Originally Posted by Topgun 30-06
***That speaks a lot for you Sir! Nobody claimed it was a turkey shoot, but when you have a "hunt" where you're paying by the inches of antler that's exactly why it's not considered "fair chase" or allowed in the B&C or P&Y books. Those animals, just as was mentioned in another post, were probably genetically engineered, or at least were conditioned and raised eating supplemental feed out of a trough just like the ones up at the Sanctuary in mid Michigan. Yea, that one is over 1000 acres too, but I met a gal who shot a 160"+ buck there and it came in to a feeder twice and she shot it from a tower blind after she made noise with the gun the first go around and her "guide" told her not to worry and that the buck would be back. He was back in a couple minutes and bango, end of Bucky!!! SCI, on the other hand, would take that buck into their book because they don't give a tinkers damn if the animal was tied to a tree and you walk up and stab it to death to get in their "Book", as long as you have some front money to pay them for that priviledge! Each to his own, but please don't call it "hunting"!!!
I appreciate you noticing that my post says volumes about myself. I could not agree more!
It says I love to put food on my dinner table for my family to enjoy and appreciate that I did not buy it at the local supermarket.
It also says I read the entire thread and comprehend what was written, including post #6 where the OP stated "BUT since there are no fences, there are no guarantees...".
It also says I would take the opportunity to spend time with my family enjoying the outdoors and the chance to hunt for free where the chances of putting meat in my freezer is great. I would take any advantage I could get to do that.
Being that I would take advantages in helping put meat in my freezer, I would also:
Hunt elk in the rut where they practically yell "I'm over here!" all day long.
Hunt spring turkey and lure them to their death with calls.
Hunt over a field planted to attract game.
Hunt over a water tank where water is a natural draw.
Hunt varmints using electronic callers.
Hunt ducks over water.
Glass deer that bed and shoot them from 600+ yards across a canyon.
Hunt late season mule deer in the rut where they get plain stupid looking to do nothing other than breed.
Fish in a man-made lake using bait or lures (canned fishing trip?).
Hunt doves on the edges of fields between feeding and water sources or roosting areas.
Handload and build custom accurate rifles for long shots (isn't that what this site is about?).
Use camouflage and scent control.
Exercise so I can get into canyons where deer bed.
Use high quality optics to locate hidden game.
Use trail cameras to locate where and when game is active.
What a sunofabeech I must be, huh?
Are you honestly telling me that if someone told you they paid for a side of beef and all you had to do was go and attempt to find it, you would not do so?
And yet you admittedly hunt a 300 acre ranch for pheasants that were raised in pens?
Might be time to step off your high horse for a moment and take a minute to re-read the thread and certain posts.
I hunt out west where game is relatively scarce compared to Michigan, and drawing a tag is very tough.

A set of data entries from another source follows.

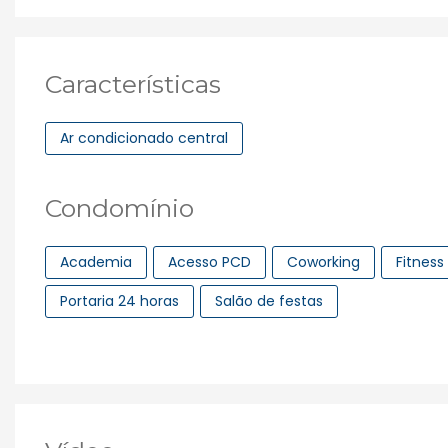
Características
Ar condicionado central
Condomínio
Academia
Acesso PCD
Coworking
Fitness
Portaria 24 horas
Salão de festas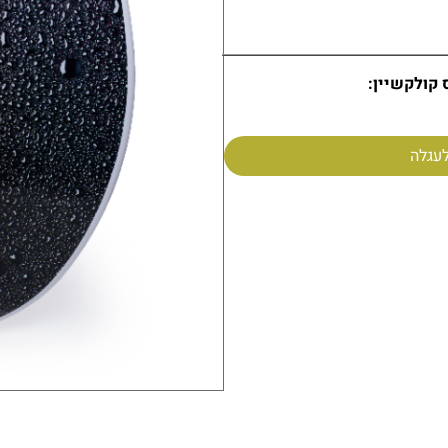
ות
 קולקשיין:
עגלה
ROUND
,
PALACE
,
BLA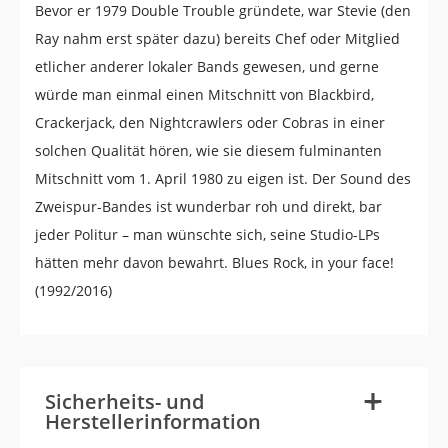
Bevor er 1979 Double Trouble gründete, war Stevie (den
Ray nahm erst später dazu) bereits Chef oder Mitglied
etlicher anderer lokaler Bands gewesen, und gerne
würde man einmal einen Mitschnitt von Blackbird,
Crackerjack, den Nightcrawlers oder Cobras in einer
solchen Qualität hören, wie sie diesem fulminanten
Mitschnitt vom 1. April 1980 zu eigen ist. Der Sound des
Zweispur-Bandes ist wunderbar roh und direkt, bar
jeder Politur – man wünschte sich, seine Studio-LPs
hätten mehr davon bewahrt. Blues Rock, in your face!
(1992/2016)
-
+
Sicherheits- und
Herstellerinformation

It takes between 5-10 years to draw a good rifle deer tag, and 8-15 years to draw a bull elk or antelope tag, so me saying I would take the offer up in a second is a fact that I have no heartache in stating.
As for your comment about "paying by the inch", 99% of guided hunts where I live/hunt are fair chase, and you definitely pay dearly for the service. Many even have trophy fees over a certain score, so they are indeed "pay by the inch" rates. They are mostly on private property with some on public lands, but are fair chase just like the OP stated his hunt is going to be with no high fences. The guides use trail cameras and spend hundreds of hours in the field looking to put clients on game they are proud to take. Using a guide, or paying for a hunt, absolutely does not disqualify them from B&C or P&Y.